Considerando ciò vengono in mente delle intuizioni spontanee che non sono desuete in politica e che sono avvalorate da assimilazioni tratte da teorici quali Nietzsche, Freud, Fromm, De Gaultier, Iung, Heidegger, Bergson, Egger, Picard ed altri: che la menzogna, profferta anche a fin di bene, sia connaturata al pensiero politico; che le contraddizioni in cui ci s'imbatte sono intese come elemento ordinario insostituibile; che è congeniale alla polis ricondurre la "volontà di verità" a "volontà di illusione"; che finché nel genere umano prevarranno sentimenti insdradicabili quali l'invidia, l'esibizionismo, la gelosìa, la sete di potere fine a se stessa e quant'altro, il comune senso del dovere ed il relativo impegno attuativo subiranno sempre delle fisiologiche alterazioni.
Tenuto conto che Nietzsche ritiene l'uomo "... un piacevole, valoroso, inventivo animale che non ha pari sulla terra e che in ogni labirinto si trova ancora a suo agio..." possiamo formulare la proporzione secondo la quale la ragione sta alla verità come l'illusione alla speranza; così come pure Heidegger sottolinea la tesi " dell'inseparabilità di volontà e potenza" e che alla base della coscienza o dello spirito di ogni individuo in cui la volontà di potenza s'incarna, non c'é un soggetto, ma semplicemente una "lotta che vuole conservarsi".
Se un pensatore del calibro d'un Aristotele ebbe a definire l'uomo "animale politico" ne consegue inevitabilmente una seconda proporzione: che la politica sta all'uomo come l'ossigeno all'organismo.
In buona sostanza la politica serve all'uomo per la sua maturazione umana e sociale.

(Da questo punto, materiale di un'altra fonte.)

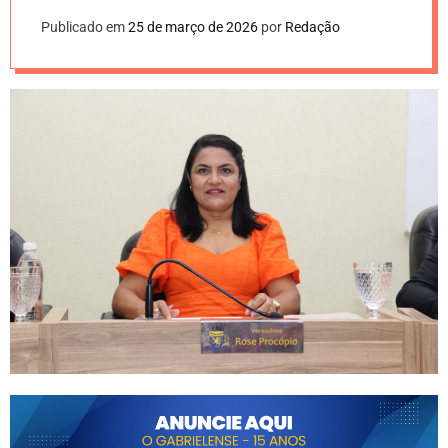
Publicado em
25 de março de 2026
por
Redação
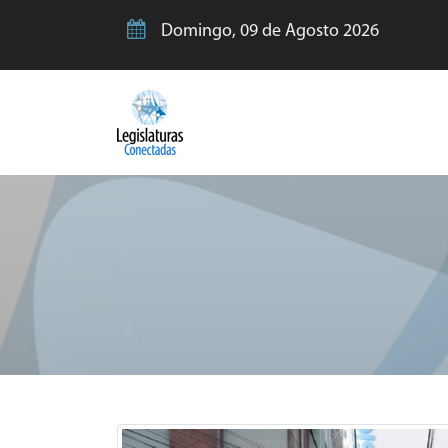
Domingo, 09 de Agosto 2026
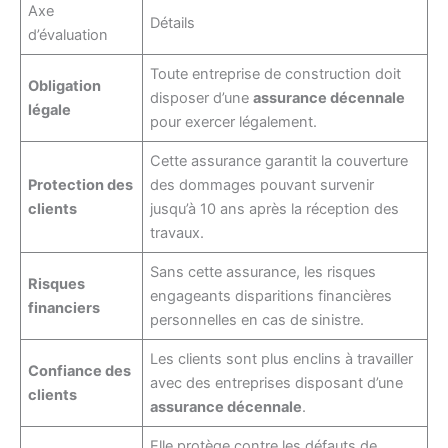
Axe
Détails
d’évaluation
Toute entreprise de construction doit
Obligation
disposer d’une
assurance décennale
légale
pour exercer légalement.
Cette assurance garantit la couverture
Protection des
des dommages pouvant survenir
clients
jusqu’à 10 ans après la réception des
travaux.
Sans cette assurance, les risques
Risques
engageants disparitions financières
financiers
personnelles en cas de sinistre.
Les clients sont plus enclins à travailler
Confiance des
avec des entreprises disposant d’une
clients
assurance décennale
.
Elle protège contre les défauts de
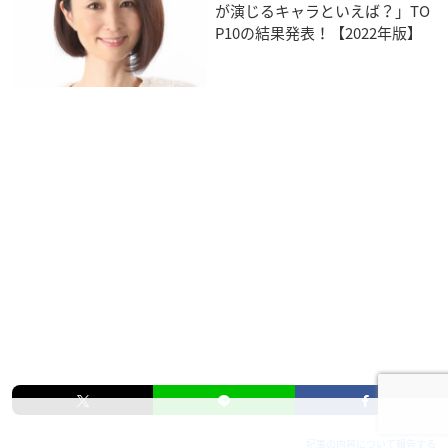
が演じるキャラといえば？」TO
P10の結果発表！【2022年版】
記事の内容について報告する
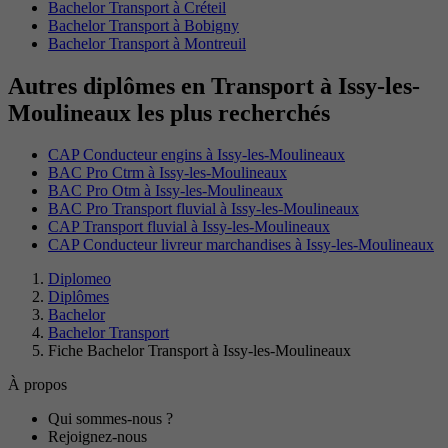
Bachelor Transport à Créteil
Bachelor Transport à Bobigny
Bachelor Transport à Montreuil
Autres diplômes en Transport à Issy-les-
Moulineaux les plus recherchés
CAP Conducteur engins à Issy-les-Moulineaux
BAC Pro Ctrm à Issy-les-Moulineaux
BAC Pro Otm à Issy-les-Moulineaux
BAC Pro Transport fluvial à Issy-les-Moulineaux
CAP Transport fluvial à Issy-les-Moulineaux
CAP Conducteur livreur marchandises à Issy-les-Moulineaux
Diplomeo
Diplômes
Bachelor
Bachelor Transport
Fiche Bachelor Transport à Issy-les-Moulineaux
À propos
Qui sommes-nous ?
Rejoignez-nous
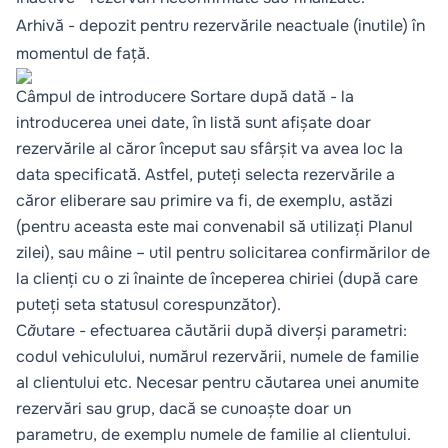
Arhivă - depozit pentru rezervările neactuale (inutile) în
momentul de față.
Câmpul de introducere Sortare după dată - la
introducerea unei date, în listă sunt afișate doar
rezervările al căror început sau sfârșit va avea loc la
data specificată. Astfel, puteți selecta rezervările a
căror eliberare sau primire va fi, de exemplu, astăzi
(pentru aceasta este mai convenabil să utilizați
Planul
zilei
), sau mâine – util pentru solicitarea confirmărilor de
la clienți cu o zi înainte de începerea chiriei (după care
puteți seta statusul corespunzător).
Căutare
- efectuarea căutării după diverși parametri:
codul vehiculului, numărul rezervării, numele de familie
al clientului etc. Necesar pentru căutarea unei anumite
rezervări sau grup, dacă se cunoaște doar un
parametru, de exemplu numele de familie al clientului.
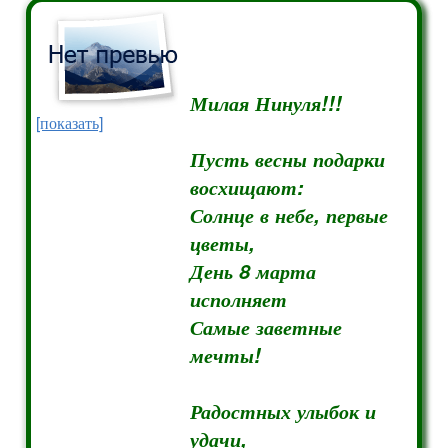
Милая Нинуля!!!
[показать]
Пусть весны подарки
восхищают:
Солнце в небе, первые
цветы,
День 8 марта
исполняет
Самые заветные
мечты!
Радостных улыбок и
удачи,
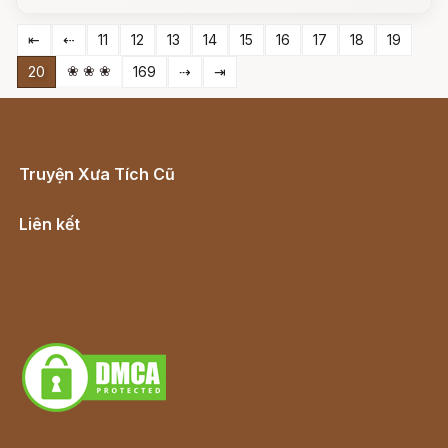
⇤
⇠
11
12
13
14
15
16
17
18
19
❀ ❀ ❀
20
169
⇢
⇥
Truyện Xưa Tích Cũ
Cổ tích Việt Nam
Liên kết
Lịch vạn niên
Hà Nội cũ - Món ngon Hà Nội
Truyện kiếm hiệp - Ngôn tình
Download - Tải Miễn Phí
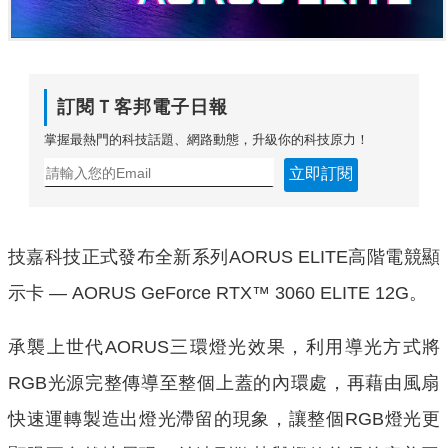
訂閱Ｔ客邦電子日報
掌握最熱門的科技話題、網路動態，升級你的科技原力！
立即訂閱
技嘉科技正式發布全新系列AORUS ELITE高階電競顯
示卡 — AORUS GeForce RTX™ 3060 ELITE 12G。
承襲上世代AORUS三環燈光效果，利用導光方式將
RG
B光源完整傳導至整個上蓋的內環處，
再藉由風扇
快速運轉製造出燈光滯留的現象，讓整個RGB燈光更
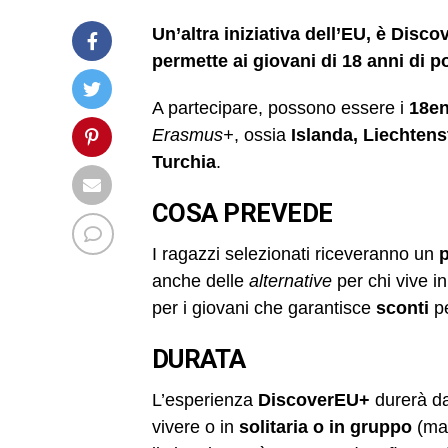
Un’altra iniziativa dell’EU, è Di
permette ai giovani di 18 anni di p
A partecipare, possono essere i
18en
Erasmus+
, ossia
Islanda, Liechtens
Turchia
.
COSA PREVEDE
I ragazzi selezionati riceveranno un
p
anche delle
alternative
per chi vive in 
per i giovani che garantisce
sconti
pe
DURATA
L’esperienza
DiscoverEU+
durerà d
vivere o in
solitaria o in gruppo
(mas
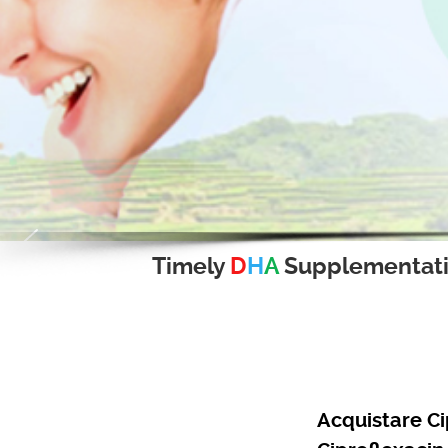
Timely
D
H
A
Supplementat
Acquistare Ci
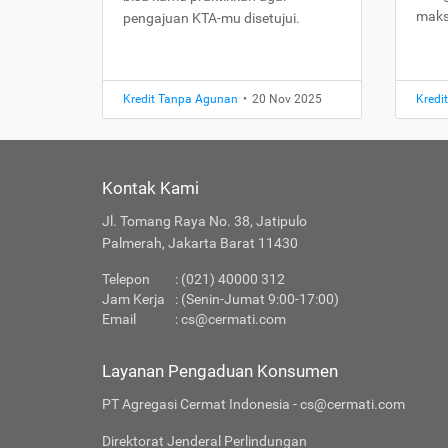
maks
pengajuan KTA-mu disetujui.
Kredit Tanpa Agunan
•
20 Nov 2025
Kredi
Kontak Kami
Jl. Tomang Raya No. 38, Jatipulo
Palmerah, Jakarta Barat 11430
Telepon
: (021) 40000 312
Jam Kerja
: (Senin-Jumat 9:00-17:00)
Email
:
cs@cermati.com
Layanan Pengaduan Konsumen
PT Agregasi Cermat Indonesia - cs@cermati.com
Direktorat Jenderal Perlindungan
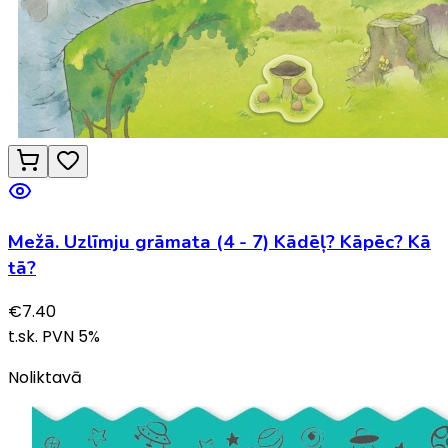
Mežā. Uzlīmju grāmata (4 - 7) Kādēļ? Kāpēc? Kā
tā?
€
7.40
t.sk. PVN
5
%
Noliktavā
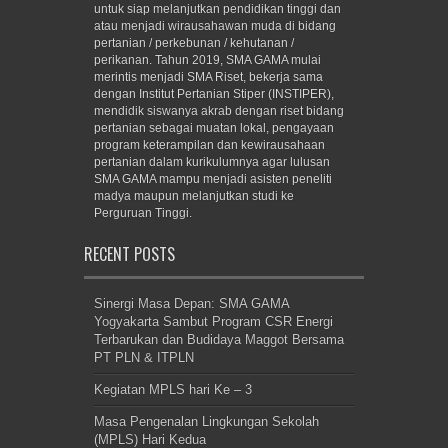
untuk siap melanjutkan pendidikan tinggi dan
atau menjadi wirausahawan muda di bidang
pertanian / perkebunan / kehutanan /
perikanan. Tahun 2019, SMA GAMA mulai
merintis menjadi SMA Riset, bekerja sama
dengan Institut Pertanian Stiper (INSTIPER),
mendidik siswanya akrab dengan riset bidang
pertanian sebagai muatan lokal, pengayaan
program keterampilan dan kewirausahaan
pertanian dalam kurikulumnya agar lulusan
SMA GAMA mampu menjadi asisten peneliti
madya maupun melanjutkan studi ke
Perguruan Tinggi.
RECENT POSTS
Sinergi Masa Depan: SMA GAMA
Yogyakarta Sambut Program CSR Energi
Terbarukan dan Budidaya Maggot Bersama
PT PLN & ITPLN
Kegiatan MPLS hari Ke – 3
Masa Pengenalan Lingkungan Sekolah
(MPLS) Hari Kedua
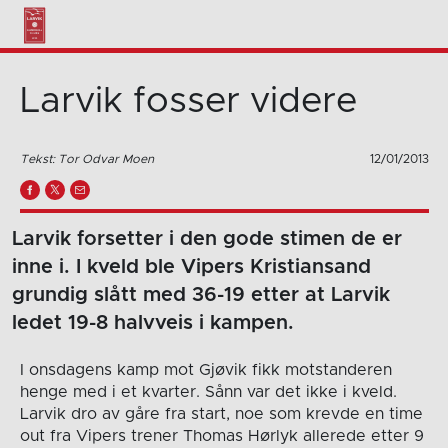
Larvik fosser videre
Tekst: Tor Odvar Moen
12/01/2013
Larvik forsetter i den gode stimen de er
inne i. I kveld ble Vipers Kristiansand
grundig slått med 36-19 etter at Larvik
ledet 19-8 halvveis i kampen.
I onsdagens kamp mot Gjøvik fikk motstanderen
henge med i et kvarter. Sånn var det ikke i kveld.
Larvik dro av gåre fra start, noe som krevde en time
out fra Vipers trener Thomas Hørlyk allerede etter 9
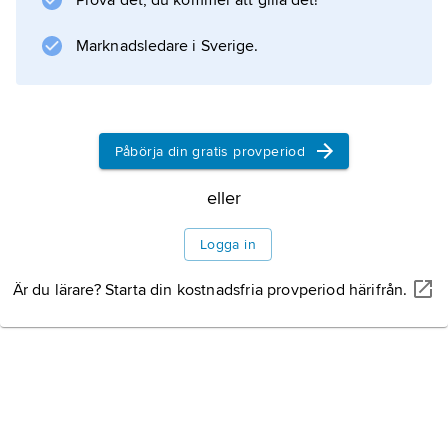
Information om artikeln
Prova det, du kommer att gilla det!
Marknadsledare i Sverige.
Påbörja din gratis provperiod
eller
Logga in
Är du lärare? Starta din kostnadsfria provperiod härifrån.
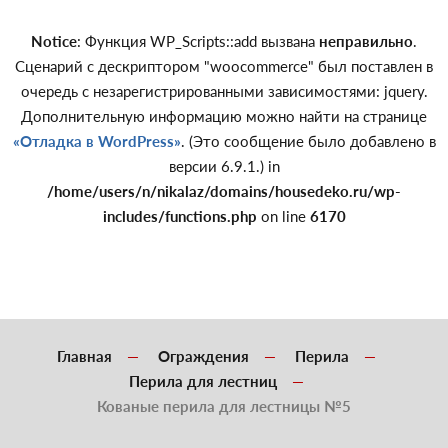
Notice
: Функция WP_Scripts::add вызвана
неправильно
.
Сценарий с дескриптором "woocommerce" был поставлен в
очередь с незарегистрированными зависимостями: jquery.
Дополнительную информацию можно найти на странице
«Отладка в WordPress»
. (Это сообщение было добавлено в
версии 6.9.1.) in
/home/users/n/nikalaz/domains/housedeko.ru/wp-
includes/functions.php
on line
6170
Главная
Ограждения
Перила
Перила для лестниц
Кованые перила для лестницы №5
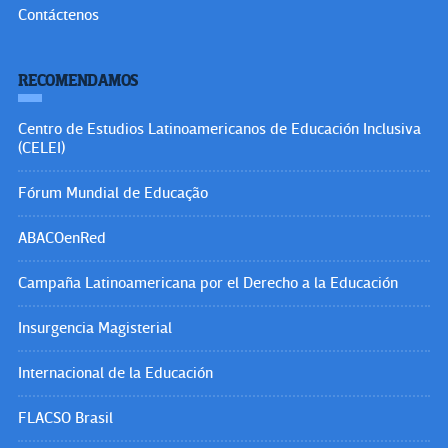
Contáctenos
RECOMENDAMOS
Centro de Estudios Latinoamericanos de Educación Inclusiva
(CELEI)
Fórum Mundial de Educação
ABACOenRed
Campaña Latinoamericana por el Derecho a la Educación
Insurgencia Magisterial
Internacional de la Educación
FLACSO Brasil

Tutto ciò induce a pensare che è difficile essere compresi, soprattutto quando si pensa e si vive in una dimensione illusoria in mezzo ad uomini che, com'é intuibile ed opportuno che sia, la pensano e vivono diversamente. Ogni persona eletta, osserva Fromm, "tende istintivamente al suo rifugio ed alla sua intimità, dove poter essere libera dalla massa, dai molti, dai troppi, dove poter dimenticare la regola "uomo" in quanto sua eccezione".
Oggi viviamo in un periodo storico caratterizzato da una discrepanza tra lo sviluppo intellettuale dell'uomo e la sua collaterale evoluzione "mentale-emozionale"; stati fisiologici che preludono a una dimensione di accentuato narcisismo corredato da tutti i suoi sintomi patologici. Sarebbe un grosso vantaggio se non il singolo ma l'umanità intera potesse diventare l'oggetto del narcisismo.
Dal che ne viene che la ricostruzione di un rapporto di fiducia fra politica e pubblico non può basarsi solo sul settarismo, ma è necessaria una volontà fattiva che dimostri la lealtà delle intenzioni interattive programmate.
Lo Stato deve essere il garante delle opere necessarie al bene pubblico e non deve limitarsi a degli slogan, a delle false promesse che in ultima analisi non aiutano la società a crescere.
Sono concetti che spero collimino con le convinzioni espresse dall'Autrice nel suo libro che mi riservo di leggere con la dovuta concentrazione non appena mi sarà possibile; concetti che sono germinati nella mia mente ascoltando soprattutto la forbita dissertazione del Prof. Vincenzo Garbo che ha parlato del libro e della sua logistica collocazione nella cultura madonita e della colta Prof.ssa Rosalba Gallà che ha interpretato il testo alla luce del sua prolifica classica preparazione.